Optimization of high-throughput 16S rRNA gene amplicon sequencing: an assessment of PCR pooling, mastermix use and contamination.

机构信息

Department of Medicine, University of Cambridge, Cambridge, UK.

Wellcome Sanger Institute, Hinxton, Cambridge, UK.

出版信息

Microb Genom. 2023 Oct;9(10). doi: 10.1099/mgen.0.001115.

Abstract

16S rRNA gene sequencing is widely used to characterize human and environmental microbiomes. Sequencing at scale facilitates better powered studies but is limited by cost and time. We identified two areas in our 16S rRNA gene library preparation protocol where modifications could provide efficiency gains, including (1) pooling of multiple PCR amplifications per sample to reduce PCR drift and (2) manual preparation of mastermix to reduce liquid handling. Using nasal samples from healthy human participants and a serially diluted mock microbial community, we compared alpha and beta diversity, and compositional abundance where the PCR amplification was conducted in triplicate, duplicate or as a single reaction, and where manually prepared or premixed mastermix was used. One hundred and fifty-eight 16S rRNA gene sequencing libraries were prepared, including a replicate experiment.
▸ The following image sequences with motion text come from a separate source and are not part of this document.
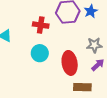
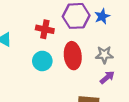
red ellipse: (70, 63) -> (73, 56), moved

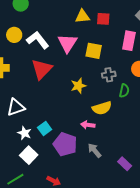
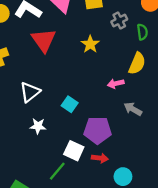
yellow semicircle: (102, 108) -> (137, 63), moved, turned -30
white star: (24, 133) -> (38, 126), moved
purple pentagon: (65, 144) -> (98, 130), moved
white square: (29, 155) -> (74, 151), moved

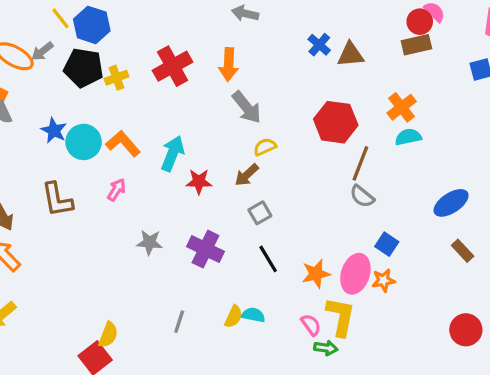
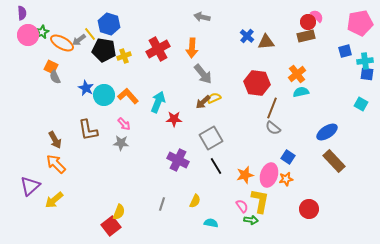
yellow line: (60, 18) -> (90, 34), moved
brown arrow: (247, 175) -> (203, 102), moved
pink arrow: (117, 190) -> (124, 124), turned 104
gray square: (260, 213) -> (211, 138), size x1.6
gray star: (149, 242) -> (121, 143), moved
brown rectangle: (463, 251) -> (334, 161), size x1.6
cyan semicircle: (253, 315) -> (211, 223), moved
red circle: (466, 330) -> (309, 209), moved

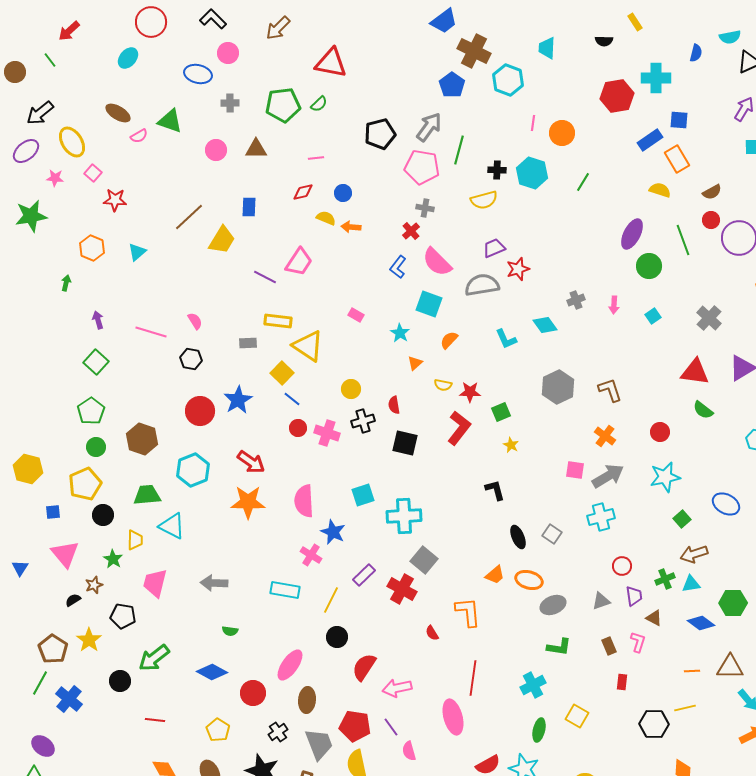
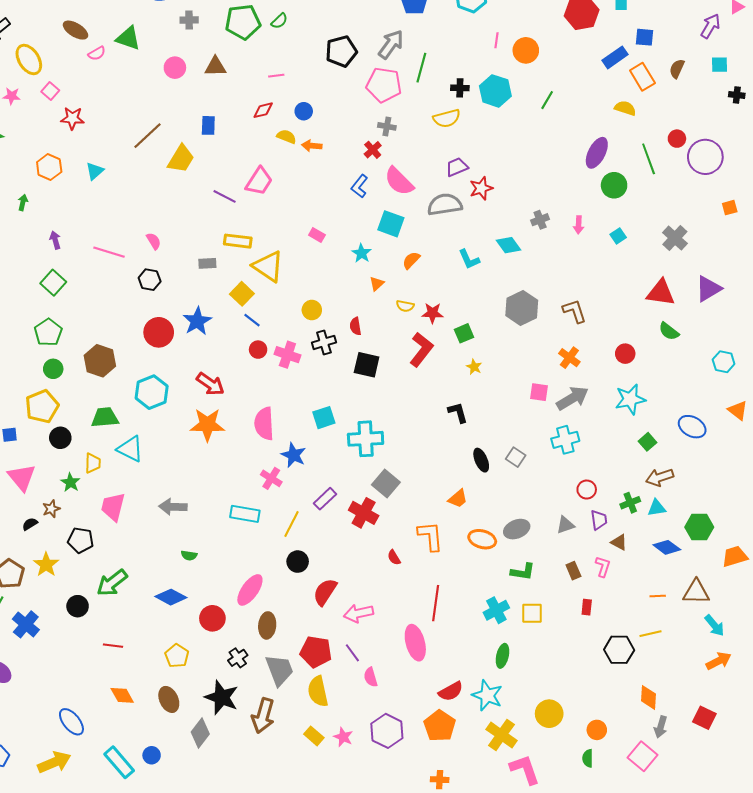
brown semicircle: (712, 192) -> (677, 69), moved, turned 144
orange ellipse: (529, 580) -> (482, 539), moved
yellow square: (577, 716) -> (532, 613), moved, turned -30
Comparing PCR pooling strategies, we found no significant difference in high-quality read counts and alpha diversity, and beta diversity by Bray-Curtis index clustered by replicate on principal coordinate analysis (PCoA) and non-metric dimensional scaling (NMDS) analysis. Choice of mastermix had no significant impact on high-quality read and alpha diversity, and beta diversity by Bray-Curtis index clustered by replicate in PCoA and NMDS analysis. Importantly, we observed contamination and variability of rare species (<0.01 %) across replicate experiments; the majority of contaminants were accounted for by removal of species present at <0.1 %, or were linked to reagents (including a primer stock). We demonstrate no requirement for pooling of PCR amplifications or manual preparation of PCR mastermix, resulting in a more efficient 16S rRNA gene PCR protocol.

摘要

16S rRNA 基因测序被广泛用于描述人类和环境微生物组。大规模测序有助于进行更有力的研究,但受到成本和时间的限制。我们在 16S rRNA 基因文库制备方案中确定了两个可以提高效率的改进区域,包括(1)对每个样本的多个 PCR 扩增进行混合,以减少 PCR 漂移;(2)手动制备主混合物,以减少液体处理。我们使用来自健康人类参与者的鼻腔样本和连续稀释的模拟微生物群落,比较了在进行三次 PCR 扩增、两次 PCR 扩增或单次 PCR 扩增的情况下,alpha 多样性和 beta 多样性,以及在使用手动制备或预混合主混合物的情况下,组成丰度。共制备了 158 个 16S rRNA 基因测序文库,包括重复实验。比较 PCR 混合策略,我们发现,在高质量读数和 alpha 多样性方面,以及在主坐标分析(PCoA)和非度量多维尺度分析(NMDS)分析中按重复聚类的 Bray-Curtis 指数的 beta 多样性方面,没有显著差异。主混合物的选择对高质量读数和 alpha 多样性没有显著影响,在 PCoA 和 NMDS 分析中按重复聚类的 Bray-Curtis 指数的 beta 多样性也没有显著影响。重要的是,我们观察到在重复实验中稀有物种(<0.01%)的污染和可变性;通过去除丰度低于 0.1%的物种或与试剂相关的物种(包括引物库),可以解释大部分污染物。我们证明,不需要对 PCR 扩增进行混合,也不需要手动制备 PCR 主混合物,从而使 16S rRNA 基因 PCR 方案更有效率。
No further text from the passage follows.